O przepisach drogowych opowiadamy również w tekstach publikowanych w serwisie Gazeta.pl.
Klakson stanowi obowiązkowe wyposażenie każdego pojazdu zarejestrowanego w Polsce. Wyraźnie mówi o tym par. 11 ust. 1 pkt 6 rozporządzenia Ministra Infrastruktury w sprawie warunków technicznych pojazdów oraz zakresu ich niezbędnego wyposażenia. Posiadanie sygnału dźwiękowego to jedno. Drugą kwestią jest możliwość jego użycia. A ta nie pojawia się zawsze.
Generalnie sygnał dźwiękowy służy do ostrzegania o niebezpieczeństwie. Może zatem stanowić informację dla kierowcy, który nie widząc waszego pojazdu, zmienia pas ruchu na wasz, pieszego, który zbliża się do drogi, patrząc w przeciwną stronę czy kierującego mijanego w lesie, gdy chcecie go poinformować o zwierzęciu wchodzącym nieco dalej na drogę. Przepisy wskazują jednak przypadki, w których używanie klaksonu jest zabronione. Główny jest jeden. Zabrania się używania sygnału dźwiękowego na obszarze zabudowanym. Wyraźnie mówi o tym art. 29 ust. 2 pkt 2 ustawy Prawo o ruchu drogowym.

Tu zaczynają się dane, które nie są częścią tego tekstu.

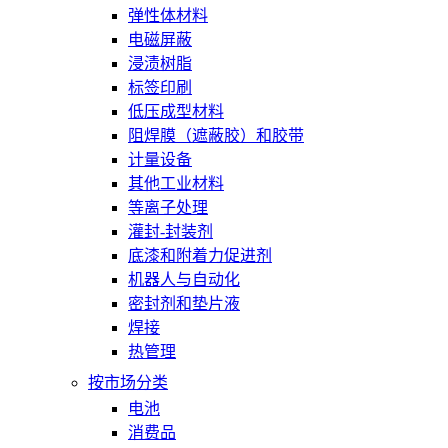
弹性体材料
电磁屏蔽
浸渍树脂
标签印刷
低压成型材料
阻焊膜（遮蔽胶）和胶带
计量设备
其他工业材料
等离子处理
灌封-封装剂
底漆和附着力促进剂
机器人与自动化
密封剂和垫片液
焊接
热管理
按市场分类
电池
消费品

To oznacza, że po minięciu tablicy D-42 "obszar zabudowany" lepiej zapomnieć o tym, że pojazd jest wyposażony w sygnał dźwiękowy i jak się go uruchamia.
Wyjątek od zasady zakazującej używania klaksonu w mieście jest tak właściwie jeden. Zapis mówi o tym, że sygnał dźwiękowy kierowca może uruchomić tylko w przypadku, w którym jest to konieczne w związku z bezpośrednim niebezpieczeństwem. Z bezpośrednim niebezpieczeństwem, a więc np. w sytuacji, w której ktoś właśnie wymusza na was pierwszeństwo i prawie dochodzi do kolizji. W mieście nie można używać klaksonu do dawania wskazówek czy w ramach reprymendy za nieprawidłowe zachowanie.
Kiedy jeszcze użycie klaksonu jest zabronione? Gdy miałoby znamiona nadużywania sygnału dźwiękowego (mówi o tym art. 29 ust. 2 pkt 1 ustawy PoRD). Trąbnięcie jest zatem ok. Naciśnięcie i trzymanie klaksonu lub kilkukrotne naciskanie go i puszczanie jest już zabronione.
Nadużywanie sygnałów dźwiękowych lub używanie ich na obszarze zabudowanym oznacza wykroczenie. Może się zatem okazać, że naciśnięcie klaksonu skończy się dla kierowcy kontrolą drogową i mandatem. Grzywna wynosi w takim przypadku 100 zł. Całe szczęście używanie sygnałów dźwiękowych nie jest obwarowane punktami karnymi. Te nie zostaną zatem dopisane do konta kierującego przez funkcjonariuszy.